Zusätzlich werden von einer Superklasse (FighterKIMoves) Methoden
für Berechnungen bereits vorgegeben.
(zb. ob der Kämpfer genug Energie hat den Angriff x auszuführen)

Man kann aber auch von Grund auf alles komplett selber machen,
wenn man will.


Das wichtigste wäre erstmal zu schauen wie das Spielgeschehen
funktioniert, Attacken usw...


Ich weiß jetzt nicht was ihr von der Idee haltet,
aber kann ja sein dass es jemand gibt der Lust hat bei sowas mitzumachen 

Ich habe bereits fast alle Implementierungen dafür geschrieben,
jedoch warte ich jetzt erstmal auf Feedback,
bevor ich mir jetzt mit viel Aufwand da ein ganzes System aufbaue.


mfg BRoll


----------



## TimeIsTheKey (14. Okt 2012)

Ich persönlich habe momentan keine Zeit mitzumachen, aber ich wollte dir ein kleines Feedback geben. Erstmals Respekt, sieht sehr gut aus. Wieviel Zeit hast du investiert? Die Steuerung sieht aber zugegebenermassen ein bisschen schwammig aus.

Die Idee verschiedene AI's gegeneinander antreten zu lassen gibt es schon. Ich weiss nicht ob es dafür eine spezielle Bezeichnung gibt, aber bei der AI Challenge von Google wird der Gewinner mit den meisten Siegen ermittelt. Natürlich haben alle die gleichen Chancen und die gleiche Anzahl Kämpfe.


----------



## Marco13 (14. Okt 2012)

Ja, die Zeit ist immer so eine Sache. Aber... gibt's da dann irgendwo eine API-Doku dazu?


----------



## Apo (15. Okt 2012)

Die Videos sehen auf jeden Fall ganz spannend aus. Respekt für die Arbeit bisher. *thumbsup*

Das Duell mit den KI's reizt mich auch immer. Habe ich auch ein paar Mal versucht (ApoIcejump, ApoSoccer, ApoMario, ApoSkunkman etc), aber wenn die Leute nicht gezwungen werden oder durch schöne Preise gelockt, machen die wenigsten mit. So ist jedenfalls meine Erfahrung.

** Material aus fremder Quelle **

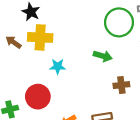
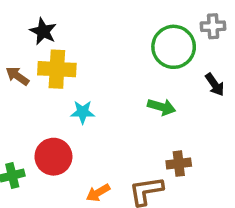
green arrow: (103, 56) -> (162, 107), moved
brown cross: (121, 85) -> (179, 164), moved

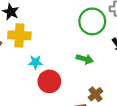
red circle: (53, 157) -> (49, 81), moved
brown cross: (179, 164) -> (95, 94), turned -32

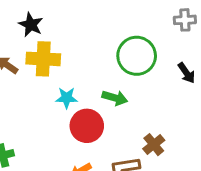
green circle: (92, 21) -> (137, 56), moved
green arrow: (85, 59) -> (115, 98), moved

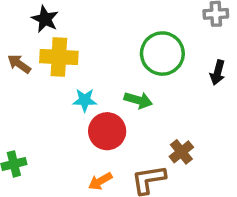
black arrow: (186, 73) -> (218, 73), turned 50

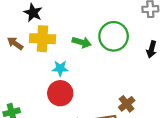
green arrow: (138, 100) -> (82, 42), moved
red circle: (107, 131) -> (60, 93), moved

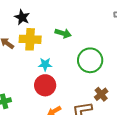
green circle: (114, 36) -> (90, 60), moved
green arrow: (82, 42) -> (63, 33), moved

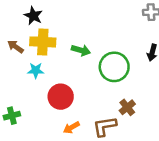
green arrow: (63, 33) -> (81, 50), moved
cyan star: (45, 64) -> (36, 70), moved

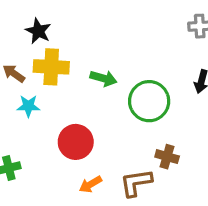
cyan star: (36, 70) -> (28, 106), moved
brown cross: (127, 107) -> (167, 157), turned -35

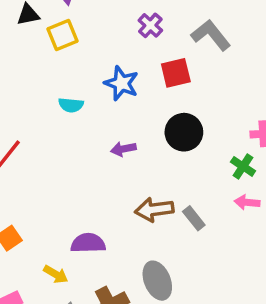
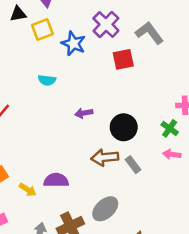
purple cross: (150, 25) -> (106, 25), size x1.5
blue star: (121, 83) -> (73, 43), moved
black circle: (184, 132) -> (124, 127), moved
yellow arrow: (56, 274) -> (28, 190), moved
gray ellipse: (157, 281) -> (105, 209), turned 68

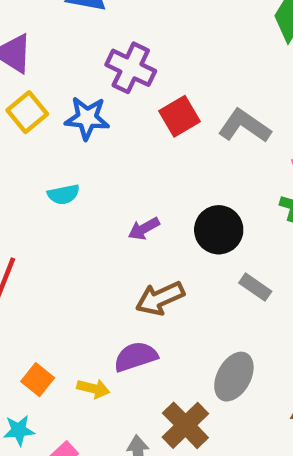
gray L-shape: (149, 33) -> (244, 126), moved
brown arrow: (105, 157) -> (160, 298), moved

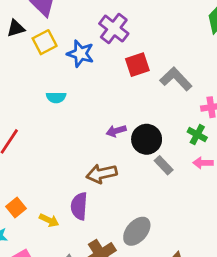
purple arrow: (144, 229) -> (116, 131), moved
gray rectangle: (255, 287) -> (164, 165), moved
purple semicircle: (136, 357) -> (79, 206), turned -80

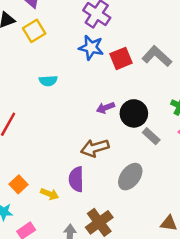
blue star: (80, 54) -> (91, 48), moved
red square: (137, 65) -> (121, 58), moved
gray ellipse: (137, 231) -> (130, 177), moved

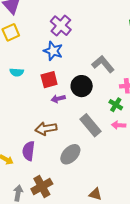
red square: (121, 58) -> (49, 80), moved
black circle: (134, 113) -> (82, 86), moved
gray rectangle: (151, 136) -> (91, 125), size x1.6

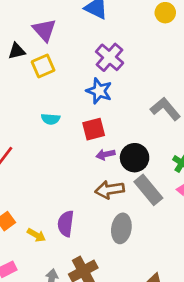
black circle: (82, 86) -> (135, 158), moved
brown arrow: (46, 129) -> (110, 190), moved
gray ellipse: (70, 154) -> (121, 228), turned -35

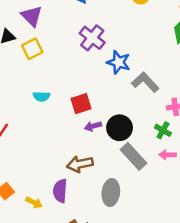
blue star: (99, 91) -> (119, 62), moved
brown arrow: (110, 190) -> (80, 164), moved

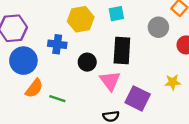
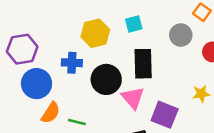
black circle: (87, 62) -> (106, 79), size x1.5

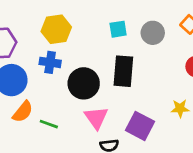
yellow hexagon: (95, 33) -> (56, 29), moved
gray circle: (181, 35) -> (153, 33), moved
pink triangle: (133, 98) -> (96, 118), moved

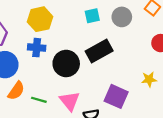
black rectangle: (123, 71) -> (99, 51), turned 60
pink triangle: (96, 118) -> (70, 101), moved

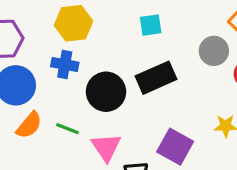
gray circle: (122, 17) -> (214, 51), moved
green line: (39, 100) -> (67, 129), moved

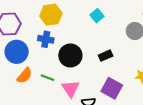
cyan square: (151, 25) -> (97, 16), turned -32
black rectangle: (156, 78) -> (106, 56), moved, size x0.6

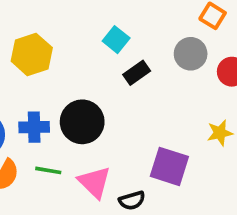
blue cross: (46, 39) -> (34, 127), moved
black rectangle: (106, 56) -> (137, 73), moved

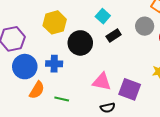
black circle: (82, 122) -> (80, 43), moved
green line: (48, 170) -> (62, 99), moved
pink triangle: (94, 182) -> (102, 82), moved, turned -36

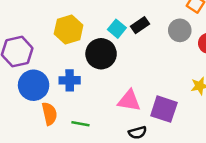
cyan square: (103, 16) -> (117, 29), moved
black rectangle: (114, 36) -> (140, 25), moved
orange semicircle: (37, 90) -> (49, 114), turned -42

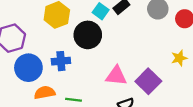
purple square: (164, 109) -> (148, 81), turned 30
orange semicircle: (49, 114) -> (45, 93), turned -84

Aber um nicht zu negativ zu klingen, wünsche ich dir viel Erfolg und frage genau wie Marco nach der API-Doku.


----------



## BRoll (15. Okt 2012)

Ja ich wollte erstmal wissen ob da überhaupt jemand interesse hätte 

Ich schreib dafür jetzt extra nochmal eine vereinfachte Steuerungsklasse
die alle Grundmethoden für nötige Berechnungen vorgibt -
dann natürlich mit API-Doku. Im Moment hab ichs so ähnlich gemacht,
aber nocht nicht so ganz benutzerfreundlich.

Mit der investierten Zeit kann ich nicht genau sagen, ich hab das Projekt
vor ein paar Monaten angefangen, nach etwa 3 Wochen sahs dann so aus:
Java Dragonball Z Fighting Game - YouTube
(nur noch ein bisschen älter )

Ja und dann hatte ich in lezter Zeit wieder Lust und genügend Zeit da weiter
zu machen, und jetzt gehts grad hammer schnell voran  xD
Jeden Tag neue Features oder mehr Kämpfer.....
Und an der grafischen Darstellungsweise hab ich viel rumgetüfftelt,
weil mir vieles noch nicht so gefallen hat.

Wie meinst du dass die Steuerung schwammig aussieht?
Versteh ich nicht ganz :noe:


----------



## s4ke (15. Okt 2012)

Zuerst: Super Spiel.

Zum Thema KI-Fight: Aber bitte doch. Würde gerne mitmachen (wenn ich genug Zeit im Semester habe).


----------



## BRoll (21. Okt 2012)

So ich hab mal wieder ordentlich dran weitergemacht.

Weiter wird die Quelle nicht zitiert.